Your copy of the entries below should hold exactly the lines from the one containing "[ Nasz zespół ]" to the one containing "l’entrée et pendant toute la...", inclusive, and no pictures.

Provided material START

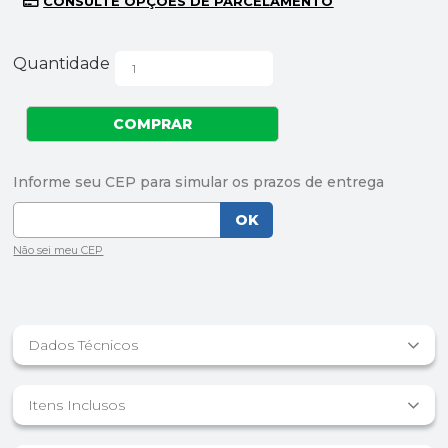
Quantidade
Dados Técnicos
Itens Inclusos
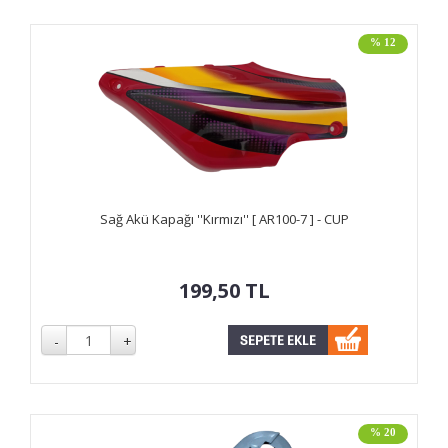
% 12
Sağ Akü Kapağı ''Kırmızı'' [ AR100-7 ] - CUP
199,50
TL
% 20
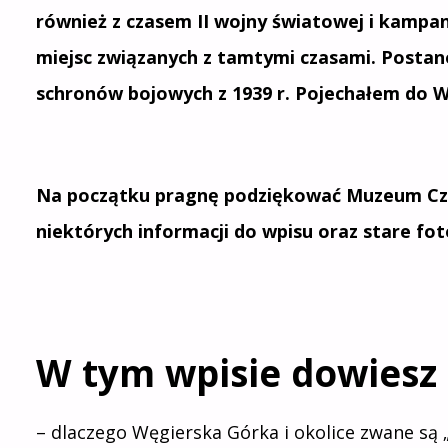
również z czasem II wojny światowej i kampa
miejsc związanych z tamtymi czasami. Postano
schronów bojowych z 1939 r. Pojechałem do W
Na początku pragnę podziękować Muzeum Czy
niektórych informacji do wpisu oraz stare fot
W tym wpisie dowiesz 
– dlaczego Węgierska Górka i okolice zwane są 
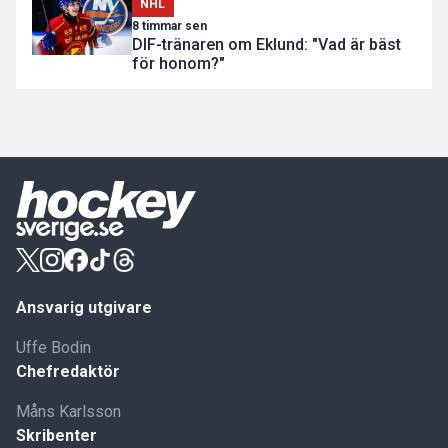
NHL
8 timmar sen
DIF-tränaren om Eklund: "Vad är bäst
för honom?"
Ansvarig utgivare
Uffe Bodin
Chefredaktör
Måns Karlsson
Skribenter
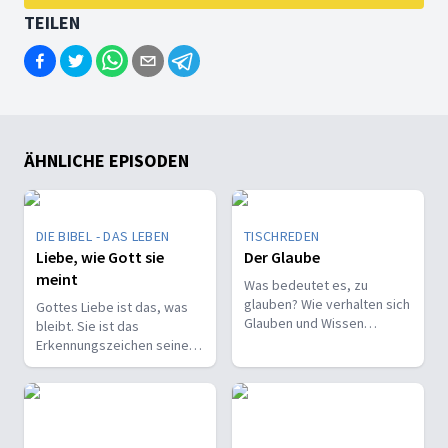
TEILEN
ÄHNLICHE EPISODEN
DIE BIBEL - DAS LEBEN
TISCHREDEN
Liebe, wie Gott sie
Der Glaube
meint
Was bedeutet es, zu
glauben? Wie verhalten sich
Gottes Liebe ist das, was
Glauben und Wissen
bleibt. Sie ist das
zueinander? Ist der Glaube
Erkennungszeichen seiner
ein Geschenk oder eine
Kinder und trägt, wenn alles
Entscheidung?
andere vergeht.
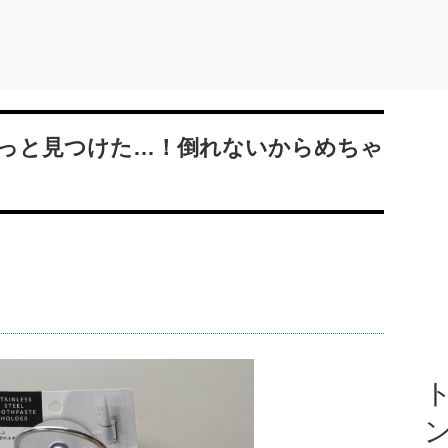
っと見つけた…！倒れないからめちゃ
ト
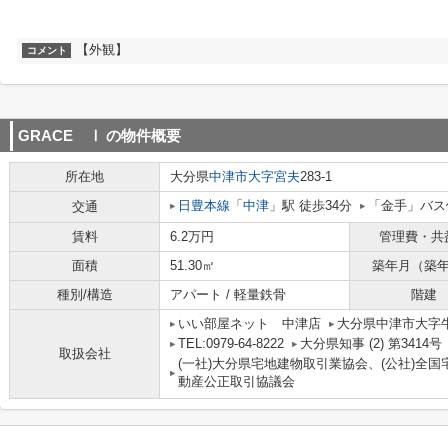
【外観】
コメント
GRACE Ⅰ
の物件概要
所在地
大分県
中津市
大字宮夫
283-1
日豊本線
「
中津
」駅 徒歩34分
「金手」バス
交通
賃料
6.2万円
管理費・共
面積
51.30㎡
築年月（築
種別/構造
アパート / 軽量鉄骨
階建
いい部屋ネット 中津店
大分県中津市大字牛神
TEL:0979-64-8222
大分県知事 (2) 第3414号
取扱会社
(一社)大分県宅地建物取引業協会、(公社)全国
動産公正取引協議会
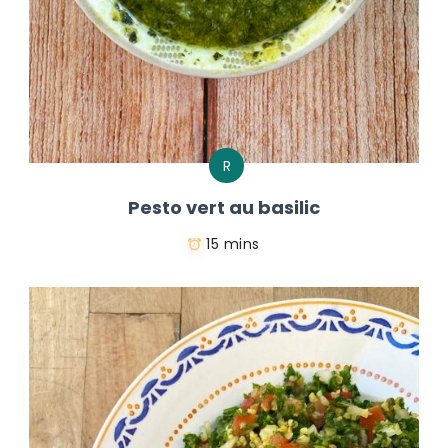
R
Pesto vert au basilic
15 mins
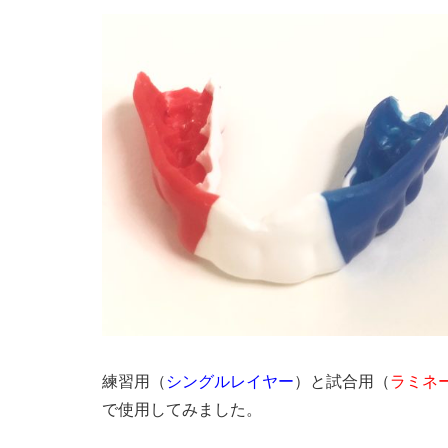
練習用（
シングルレイヤー
）と試合用（
ラミネ
で使用してみました。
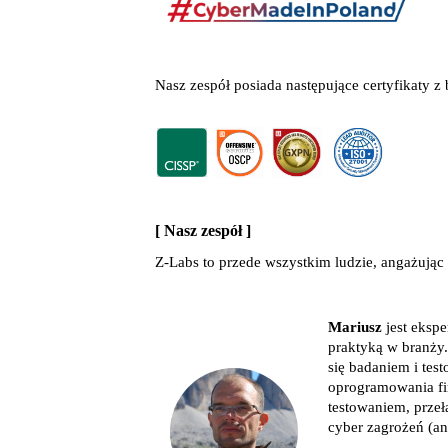
Nasz zespół posiada następujące certyfikaty z
[ Nasz zespół ]
Z-Labs to przede wszystkim ludzie, angażując
Mariusz
jest ekspe
praktyką w branży.
się badaniem i tes
oprogramowania fi
testowaniem, prze
cyber zagrożeń (ang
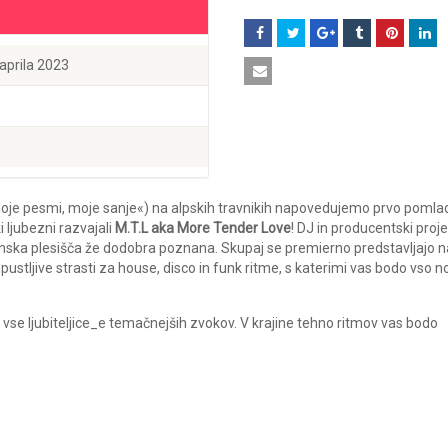
 aprila 2023
 »Moje pesmi, moje sanje«) na alpskih travnikih napovedujemo prvo poml
 ljubezni razvajali
M.T.L aka More Tender Love
! DJ in producentski proje
bljanska plesišča že dodobra poznana. Skupaj se premierno predstavljajo n
ustljive strasti za house, disco in funk ritme, s katerimi vas bodo vso n
se ljubiteljice_e temačnejših zvokov. V krajine tehno ritmov vas bodo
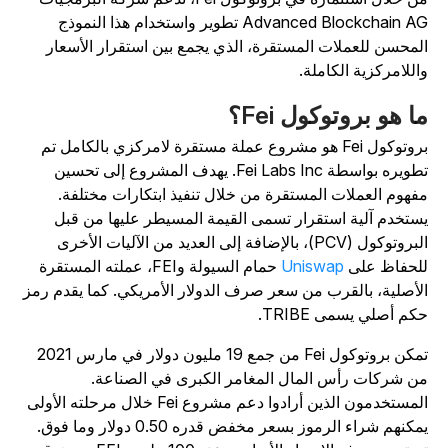
Advanced Blockchain AG تطوير واستخدام هذا النموذج
لمحسن للعملات المستقرة، الذي يجمع بين استقرار الأسعار
اللامركزية الكاملة.
ا هو بروتوكول Fei؟
بروتوكول Fei هو مشروع عملة مستقرة لامركزي بالكامل تم
تطويره بواسطة Fei Labs Inc. يهدف المشروع إلى تحسين
فهوم العملات المستقرة من خلال تنفيذ ابتكارات مختلفة.
ستخدم آلية استقرار تسمى القيمة المسيطر عليها من قبل
البروتوكول (PCV)، بالإضافة إلى العديد من الآليات الأخرى
لحفاظ على
Uniswap
حمام السيولة وFEI، عملته المستقرة
لأصلية، بالقرب من سعر صرف الدولار الأمريكي. كما يقدم رمز
كم أصلي يسمى TRIBE.
تمكن بروتوكول Fei من جمع 19 مليون دولار في مارس 2021
ن شركات رأس المال المغامر الكبرى في الصناعة.
المستخدمون الذين أرادوا دعم مشروع Fei خلال مرحلته الأولى
يمكنهم شراء الرموز بسعر مخفض قدره 0.50 دولار وما فوق.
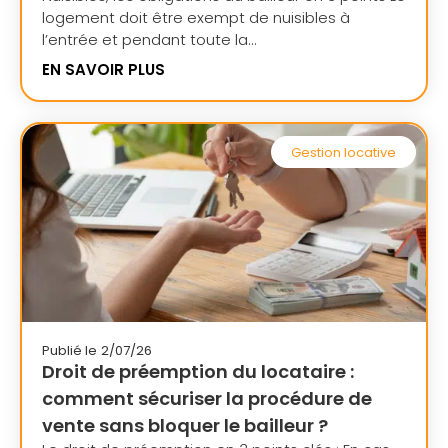
logement doit être exempt de nuisibles à
l’entrée et pendant toute la...
EN SAVOIR PLUS
Gestion locative
Publié le
2/07/26
Droit de préemption du locataire :
comment sécuriser la procédure de
vente sans bloquer le bailleur ?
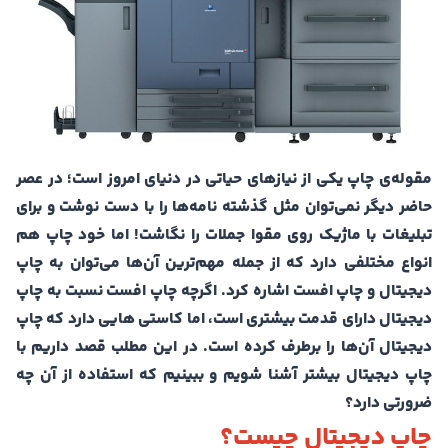
مقوله‌ی چاپ یکی از نیازهای حیاتی در دنیای امروز است؛ در عصر
حاضر دیگر نمی‌توان مثل گذشته نامه‌‌ها را با دست نوشت و برای
تبلیغات با ماژیک روی مقوا جملات را نگاشت! اما خود چاپ هم
انواع مختلفی دارد که از جمله مهم‌ترین آن‌ها می‌توان به چاپ
دیجیتال و چاپ افست اشاره کرد. اگرچه چاپ افست نسبت به چاپ
دیجیتال دارای قدمت بیشتری است، اما کاستی هایی دارد که چاپ
دیجیتال آن‌ها را برطرف کرده است. در این مطلب قصد داریم با
چاپ دیجیتال بیشتر آشنا شویم و ببینیم که استفاده از آن چه
ضرورتی دارد؟
چاپ دیجیتال چیست؟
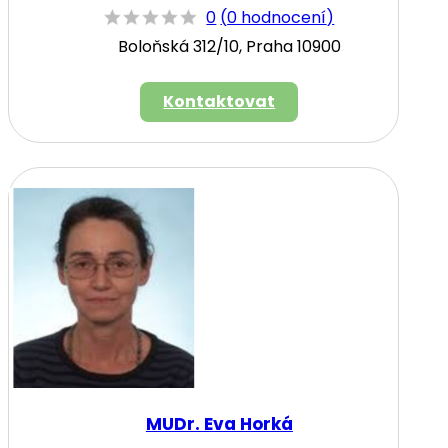
0
(
0 hodnocení
)
Boloňská 312/10, Praha 10900
Kontaktovat
MUDr. Eva Horká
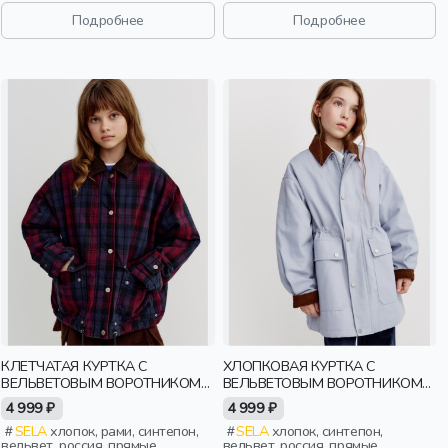
клапан, манжета, свободные,
резинка, утепленные, кнопки,
карман, кулиска, объемные,
клапан, манжета, свободные,
Подробнее
Подробнее
девочки, старшеклассники, дети
прорези, карман, воротник,
сборки, объемные, девочки,
старшеклассники, дети
КЛЕТЧАТАЯ КУРТКА С
ХЛОПКОВАЯ КУРТКА С
ВЕЛЬВЕТОВЫМ ВОРОТНИКОМ
ВЕЛЬВЕТОВЫМ ВОРОТНИКОМ
ДЕТСКАЯ
ДЛЯ ДЕВОЧЕК
4 999 ₽
4 999 ₽
SELA
хлопок, рами, синтепон,
SELA
хлопок, синтепон,
вельвет, россия, прямые,
вельвет, россия, прямые,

Provided material END

*Answer space*.
[ Nasz zespół ]
Z-Labs to przede wszystkim ludzie, angażując
Mariusz
jest ekspe
praktyką w branży.
się badaniem i tes
oprogramowania fi
testowaniem, prze
cyber zagrożeń (ang
 aprila 2023
 »Moje pesmi, moje sanje«) na alpskih travnikih napovedujemo prvo poml
 ljubezni razvajali
M.T.L aka More Tender Love
! DJ in producentski proje
bljanska plesišča že dodobra poznana. Skupaj se premierno predstavljajo n
ustljive strasti za house, disco in funk ritme, s katerimi vas bodo vso n
se ljubiteljice_e temačnejših zvokov. V krajine tehno ritmov vas bodo
Advanced Blockchain AG تطوير واستخدام هذا النموذج
لمحسن للعملات المستقرة، الذي يجمع بين استقرار الأسعار
اللامركزية الكاملة.
ا هو بروتوكول Fei؟
بروتوكول Fei هو مشروع عملة مستقرة لامركزي بالكامل تم
تطويره بواسطة Fei Labs Inc. يهدف المشروع إلى تحسين
فهوم العملات المستقرة من خلال تنفيذ ابتكارات مختلفة.
ستخدم آلية استقرار تسمى القيمة المسيطر عليها من قبل
البروتوكول (PCV)، بالإضافة إلى العديد من الآليات الأخرى
لحفاظ على
Uniswap
حمام السيولة وFEI، عملته المستقرة
لأصلية، بالقرب من سعر صرف الدولار الأمريكي. كما يقدم رمز
كم أصلي يسمى TRIBE.
تمكن بروتوكول Fei من جمع 19 مليون دولار في مارس 2021
ن شركات رأس المال المغامر الكبرى في الصناعة.
المستخدمون الذين أرادوا دعم مشروع Fei خلال مرحلته الأولى
يمكنهم شراء الرموز بسعر مخفض قدره 0.50 دولار وما فوق.
logement doit être exempt de nuisibles à
l’entrée et pendant toute la...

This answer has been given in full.